One company cross marketing its product has been Shock Doctor, a Minnesota-based company that mainly deals with protective mouth gear for athletes in the NFL and NCAA, not to mention other traditional sports markets. Shock Doctor believed its products could be effective for ATV enthusiasts, and last year unveiled new products at Dealer Expo in Indianapolis. So far results have been positive, with the company stating both distributors and dealers are showing interest in the technology behind its products.
Even with its early success, however, Shock Doctor representative Jim Theilen says a lot of research, development, marketing and economic resources have made the transition smoother than normal.
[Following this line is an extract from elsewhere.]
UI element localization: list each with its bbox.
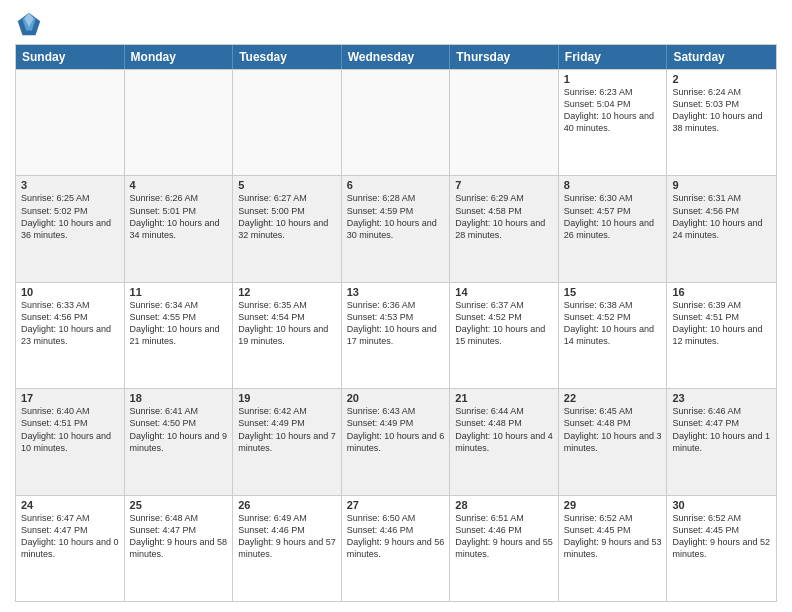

“Without a doubt the biggest challenge we had was researching the powersports market and figuring out if our product was a good fit for that market,” Theilen said. “The impacts on a rider’s jaw are different, the consumer demographic is different, and we needed to figure out a way to show powersport consumers that not only is our product value-priced, but it also provides protection unavailable from any other manufacturer in the industry.”
Theilen says one advantage Shock Doctor used in its marketing campaign was its ties to major sports, such as the NFL, not to mention that it holds a dominating market share in areas such as high school and college hockey
and football. Instead of being an unknown
trying to make a name in the industry, the
company was able to lean heavily on the
name recognition it had developed in other high-profile segments.
“There are a million mouth guards out there,” Theilen said, “and we stand above them all because of the technology in our product that provides unmatched protection. The fact that major sports stars are using our product on a daily basis only reinforces our reputation.”
The ties that bind
Another company that’s successfully crossed over into the powersports industry says it owes its sales growth to a commonly overlooked facet of marketing: one industry’s close ties with another. In the case of Stearns, it’s the company’s success in the hunting industry that has allowed it to cross over to powersports.
Stearns, which provides hunting outerwear and hunting-related ATV accessories, is branching out to provide more gear for ATV riders and their vehicles, and the company attributes its new growth opportunities with consumers’ familiarity with its products on the hunting side.
“In many cases ATVs and hunting go hand-in-hand, and we’ve been able to take advantage of that to further grow our product line in the powersports industry,” said Ken Bower, public relations representative for Stearns. “We have hunters who have used our gear for years, who then purchase an ATV and are calling us to find out if we can accessorize not only their vehicle, but themselves as well.”
Bower says he knows of several hunting companies that are using the same approach to expand their product lines into powersports.
“Major manufacturers like Mossy Oak, Realtree and Wolverine are all developing apparel and footwear lines that are specific to ATV, and in some cases motorcycle, riders,” Bower noted. “They’re betting that riders familiar with those name brands will chose them over other manufacturers because of the trust factor and familiarity they have had with that company in the past.”
Kathleen Meyers of Wolverine says her company, a major footwear manufacturer in the hunting industry, has been developing riding gear for years aimed at powersports riders and is nearly ready to launch its first products.
“We already have boots available for hunters who ride ATVs, but we’re looking well beyond that,” Meyers said. “Sport and utility footwear is also in high demand, and the biggest challenge for us is deciding how fast we want to delve into the marketplace, and exactly what type of footwear consumers are most interested in. We’ve even mocked up riding boots for motorcycles, although we’re concerned about the name recognition not being as strong for that segment.”